A callback function in bokeh usually has three arguments: attr, old, and new as shown in this example in the documentation

def my_text_input_handler(attr, old, new):
    print("Previous label: " + old)
    print("Updated label: " + new)

text_input = TextInput(value="default", title="Label:")
text_input.on_change("value", my_text_input_handler)

My questions are:

  1. Why isn't attr used inside the body of the function my_text_input_handler? What (attr) is it actually?
  2. What is the parameter "value" in the method text_input.on_change("value"...)?
  3. After running the curdoc(), a text box with a value ("default") was displayed. I then changed that value ("default") to "test", nothing was printed out whilst I thought 2 sentences "Previous label: default" and "Updated label: test" would be produced.

Thank you.


Solution

  • From the docs:

    All widgets have an .on_change method that takes an attribute name and one or more event handlers as parameters. These handlers are expected to have the function signature, (attr, old, new), where attr refers to the changed attribute’s name, and old and new refer to the previous and updated values of the attribute.
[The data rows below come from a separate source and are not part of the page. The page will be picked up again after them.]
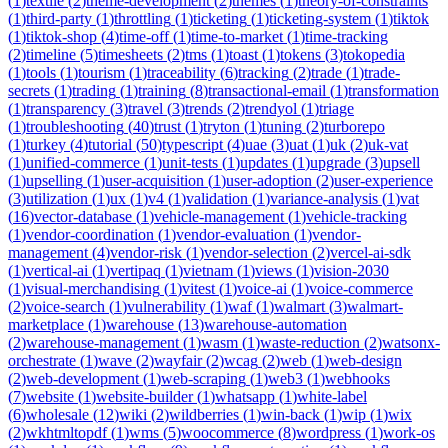
(
1
)
textile
(
2
)
theme-development
(
2
)
themes
(
1
)
theory-of-constraints
(
1
)
third-party
(
1
)
throttling
(
1
)
ticketing
(
1
)
ticketing-system
(
1
)
tiktok
(
1
)
tiktok-shop
(
4
)
time-off
(
1
)
time-to-market
(
1
)
time-tracking
(
2
)
timeline
(
5
)
timesheets
(
2
)
tms
(
1
)
toast
(
1
)
tokens
(
3
)
tokopedia
(
1
)
tools
(
1
)
tourism
(
1
)
traceability
(
6
)
tracking
(
2
)
trade
(
1
)
trade-
secrets
(
1
)
trading
(
1
)
training
(
8
)
transactional-email
(
1
)
transformation
(
1
)
transparency
(
3
)
travel
(
3
)
trends
(
2
)
trendyol
(
1
)
triage
(
1
)
troubleshooting
(
40
)
trust
(
1
)
tryton
(
1
)
tuning
(
2
)
turborepo
(
1
)
turkey
(
4
)
tutorial
(
50
)
typescript
(
4
)
uae
(
3
)
uat
(
1
)
uk
(
2
)
uk-vat
(
1
)
unified-commerce
(
1
)
unit-tests
(
1
)
updates
(
1
)
upgrade
(
3
)
upsell
(
1
)
upselling
(
1
)
user-acquisition
(
1
)
user-adoption
(
2
)
user-experience
(
3
)
utilization
(
1
)
ux
(
1
)
v4
(
1
)
validation
(
1
)
variance-analysis
(
1
)
vat
(
16
)
vector-database
(
1
)
vehicle-management
(
1
)
vehicle-tracking
(
1
)
vendor-coordination
(
1
)
vendor-evaluation
(
1
)
vendor-
management
(
4
)
vendor-risk
(
1
)
vendor-selection
(
2
)
vercel-ai-sdk
(
1
)
vertical-ai
(
1
)
vertipaq
(
1
)
vietnam
(
1
)
views
(
1
)
vision-2030
(
1
)
visual-merchandising
(
1
)
vitest
(
1
)
voice-ai
(
1
)
voice-commerce
(
2
)
voice-search
(
1
)
vulnerability
(
1
)
waf
(
1
)
walmart
(
3
)
walmart-
marketplace
(
1
)
warehouse
(
13
)
warehouse-automation
(
2
)
warehouse-management
(
1
)
wasm
(
1
)
waste-reduction
(
2
)
watsonx-
orchestrate
(
1
)
wave
(
2
)
wayfair
(
2
)
wcag
(
2
)
web
(
1
)
web-design
(
2
)
web-development
(
1
)
web-scraping
(
1
)
web3
(
1
)
webhooks
(
7
)
website
(
1
)
website-builder
(
1
)
whatsapp
(
1
)
white-label
(
6
)
wholesale
(
12
)
wiki
(
2
)
wildberries
(
1
)
win-back
(
1
)
wip
(
1
)
wix
(
2
)
wkhtmltopdf
(
1
)
wms
(
5
)
woocommerce
(
8
)
wordpress
(
1
)
work-os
    1. attr isn't used inside the body of the function my_text_input_handler because it doesn't rely on or do anything with the data. All of the callbacks share the same signature, func(attr, old, new), and this example just doesn't do anything with attr. Short answer for why it isn't used: no particular reason...

    You could easily rewrite it like so:

    def my_text_input_handler(attr, old, new):
        print("attr: " + attr)
        print("Previous label: " + old)
        print("Updated label: " + new)
    

    attr corresponds to "value" in text_input.on_change("value", my_text_input_handler).
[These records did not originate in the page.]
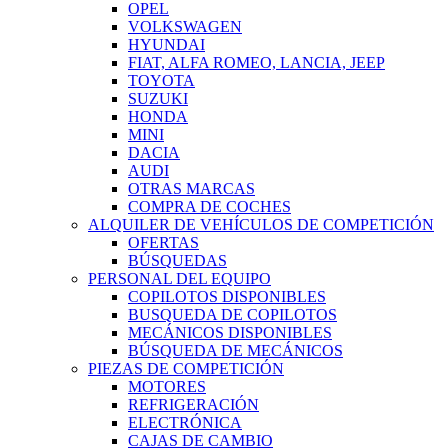
OPEL
VOLKSWAGEN
HYUNDAI
FIAT, ALFA ROMEO, LANCIA, JEEP
TOYOTA
SUZUKI
HONDA
MINI
DACIA
AUDI
OTRAS MARCAS
COMPRA DE COCHES
ALQUILER DE VEHÍCULOS DE COMPETICIÓN
OFERTAS
BÚSQUEDAS
PERSONAL DEL EQUIPO
COPILOTOS DISPONIBLES
BUSQUEDA DE COPILOTOS
MECÁNICOS DISPONIBLES
BÚSQUEDA DE MECÁNICOS
PIEZAS DE COMPETICIÓN
MOTORES
REFRIGERACIÓN
ELECTRÓNICA
CAJAS DE CAMBIO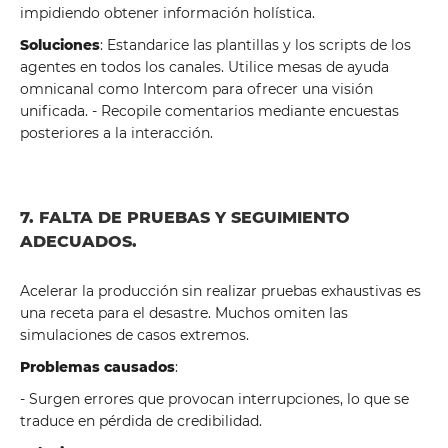
impidiendo obtener información holística.
Soluciones
: Estandarice las plantillas y los scripts de los
agentes en todos los canales. Utilice mesas de ayuda
omnicanal como Intercom para ofrecer una visión
unificada. - Recopile comentarios mediante encuestas
posteriores a la interacción.
7. FALTA DE PRUEBAS Y SEGUIMIENTO
ADECUADOS.
Acelerar la producción sin realizar pruebas exhaustivas es
una receta para el desastre. Muchos omiten las
simulaciones de casos extremos.
Problemas causados
:
- Surgen errores que provocan interrupciones, lo que se
traduce en pérdida de credibilidad.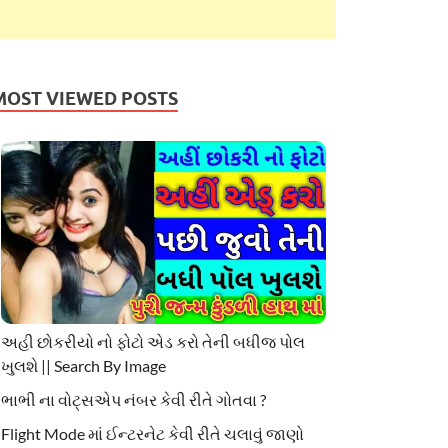
MOST VIEWED POSTS
અહી છોકરીયો નો ફોટો એડ કરો તેની બધીજ પોલ
ખુલશે || Search By Image
ભાભી ના વોટ્સએપ નંબર કેવી રીતે ગોતવા ?
Flight Mode માં ઈન્ટરનેટ કેવી રીતે ચલાવું જાણો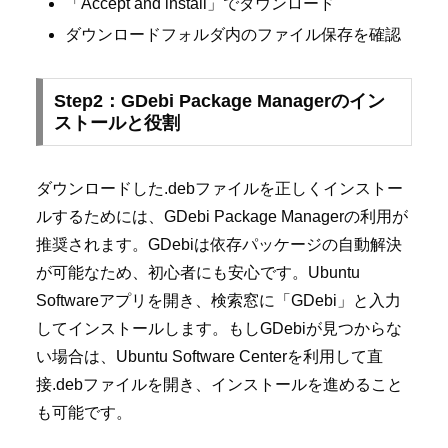
「Accept and install」でダウンロード
ダウンロードフォルダ内のファイル保存を確認
Step2：GDebi Package Managerのイン
ストールと役割
ダウンロードした.debファイルを正しくインストー
ルするためには、GDebi Package Managerの利用が
推奨されます。GDebiは依存パッケージの自動解決
が可能なため、初心者にも安心です。Ubuntu
Softwareアプリを開き、検索窓に「GDebi」と入力
してインストールします。もしGDebiが見つからな
い場合は、Ubuntu Software Centerを利用して直
接.debファイルを開き、インストールを進めること
も可能です。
    1. The "value" parameter passed to the text_input.on_change function is the name of the text_input attribute that you are watching. So, every time the "value" attribute changes of the text_input object, the callback function (my_text_input_handler) is invoked with with attribute name ("value") and the old and new values.
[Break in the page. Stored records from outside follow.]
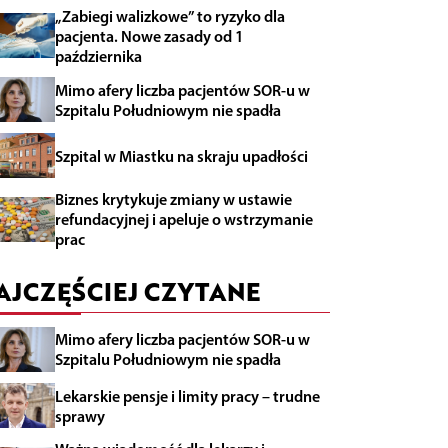
„Zabiegi walizkowe” to ryzyko dla
pacjenta. Nowe zasady od 1
października
Mimo afery liczba pacjentów SOR-u w
Szpitalu Południowym nie spadła
Szpital w Miastku na skraju upadłości
Biznes krytykuje zmiany w ustawie
refundacyjnej i apeluje o wstrzymanie
prac
AJCZĘŚCIEJ CZYTANE
Mimo afery liczba pacjentów SOR-u w
Szpitalu Południowym nie spadła
Lekarskie pensje i limity pracy – trudne
sprawy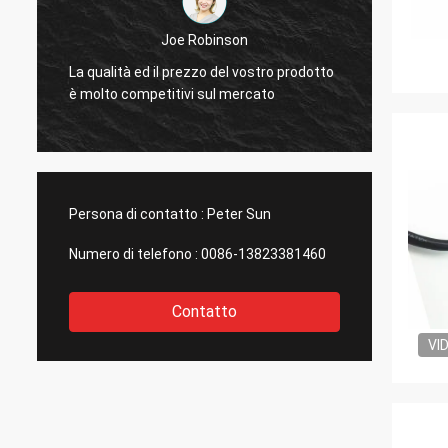
Joe Robinson
La qualità ed il prezzo del vostro prodotto
Le vos
è molto competitivi sul mercato
paragon
Persona di contatto :
Peter Sun
Numero di telefono :
0086-13823381460
Contatto
VI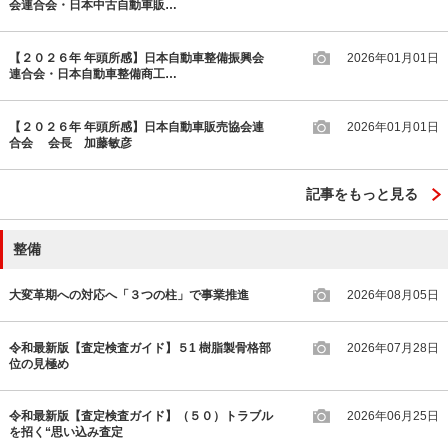
会連合会・日本中古自動車販…
【２０２６年 年頭所感】日本自動車整備振興会
2026年01月01日
連合会・日本自動車整備商工…
【２０２６年 年頭所感】日本自動車販売協会連
2026年01月01日
合会 会長 加藤敏彦
記事をもっと見る
整備
大変革期への対応へ「３つの柱」で事業推進
2026年08月05日
令和最新版【査定検査ガイド】５1 樹脂製骨格部
2026年07月28日
位の見極め
令和最新版【査定検査ガイド】（５０）トラブル
2026年06月25日
を招く“思い込み査定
    Take a look at this HTML/Javascript example to better understand what it is doing: https://www.w3schools.com/jsref/tryit.asp?filename=tryjsref_onchange2

    Here is an example that will help illustrate what the callback is doing. Save this code as "demo.py", run it via bokeh serve demo.py and check out how it works.

    ''' 
    Use the ``bokeh serve`` command to run the example by executing:
    
        bokeh serve demo.py
    
    at your command prompt. Then navigate to the URL
    
        http://localhost:5006/demo
    
    in your browser.
    
    '''
    
    from bokeh.io import curdoc
    from bokeh.models import TextInput
    
    def my_text_input_handler(attr, old, new):
        print("attr: " + attr)
        print("Previous label: " + old)
        print("Updated label: " + new)
    
    text_input = TextInput(value="default", title="Label:")
    text_input.on_change("value", my_text_input_handler)
    
    curdoc().add_root(text_input)
    
    
    1. Check your terminal/command line for the output, not your browser's javascript console.